Published Date Written by Gail OberLACONIA – Area police departments are reporting a spike in the number of concealed pistol permit requests while local guns sellers are also reporting an increase in weapons purchases.
Laconia Police Chief Chris Adams said his department traditionally gets about six or seven new or renewal requests monthly, however, he said, the average since the Newtown massacre has risen to between 16 to 21 monthly.
Belmont Police Chief Mark Lewandowski said he has also seen a marked increase as have police in Tilton and Gilford.
Although the RSA 159:3 provides that the mayor of a city, selectmen of a town, the sheriff of an unincorporated place or of a county who has a town without a police chief, can designate a particular person to issues licenses, locally all police chiefs assume that responsibility.
Lewandowski and Adams both said they personally review each application and sign it or decline it. Each chief also said about 98 percent of the people who apply are approved and, for the most part, the applications are routine.
New Hampshire state law also prevents the disclosure of the names of applicants and the holders of concealed carry permits, except for law enforcement while performing official duties.
Adams said he thinks the recent surge in Laconia stems from Newtown and, in some part, fear that federal lawmakers may try to restrict firearms sales and concealed carry laws. "We are seeing an increase in first-timers," he said.
Gilford, Tilton, Belmont and Laconia say the average increase of permits so far this year is about three-times for the same period last year.
In New Hampshire, which has some of the more relaxed gun laws in the county, a permit is only required to carry a concealed weapon. The cost is $10 while the fees for out-of-state residents is $100.
Adams said part of the process requires a background check and people with histories of domestic violence are not allowed to carry concealed weapons.
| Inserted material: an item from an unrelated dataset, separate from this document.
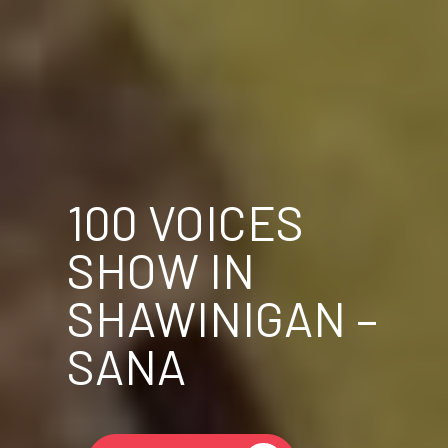
100 VOICES
SHOW IN
SHAWINIGAN –
SANA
Convicted felons are not allowed to own any weapons of any kinds.
Bob Gillespie, the owner of Belmont Fire Arms and Range, said he has seen a increase in all kinds of firearms sales.
He said his impression was that as soon as people learned about the Newtown tragedy they felt President Obama would seek to restrict gun purchases.
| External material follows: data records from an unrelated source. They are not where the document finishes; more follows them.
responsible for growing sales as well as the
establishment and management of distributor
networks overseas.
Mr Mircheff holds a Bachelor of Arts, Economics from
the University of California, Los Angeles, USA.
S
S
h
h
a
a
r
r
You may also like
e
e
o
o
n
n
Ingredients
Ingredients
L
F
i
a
"I actually expected a flurry of activity after the (November) election but didn't see one," he said.
Gillespie said he was shocked and saddened by the Newtown shooting and removed all his television advertising during the weeks following the shooting to show some respect for the victims and their families.
He also said that while he has seen an increase in the number of military-type, so-called assault weapons, he has also seen an increase in traditional hunting weapons and shotguns.
Gillespie rents weapons at his range and said most people rent hand guns and hunting rifles.
He said he has also seen an increase in gun sales to women, a trend he said began after the machete murder of Kimberly Cates and the maiming of her daughter Jaime in Mont Vernon in 2009.
"Many people have a real fear of home invasion," Gillespie said.
He also said enrollment in his gun safely classes "is over the top," something he finds encouraging.
"I highly recommend first-time gun owners take some kind of training classes," he said. He also said taking gun safety classes, whether with him or some of New Hampshire's many ranges and gun clubs can also help a first-time gun owner decide which weapon is best for him or her.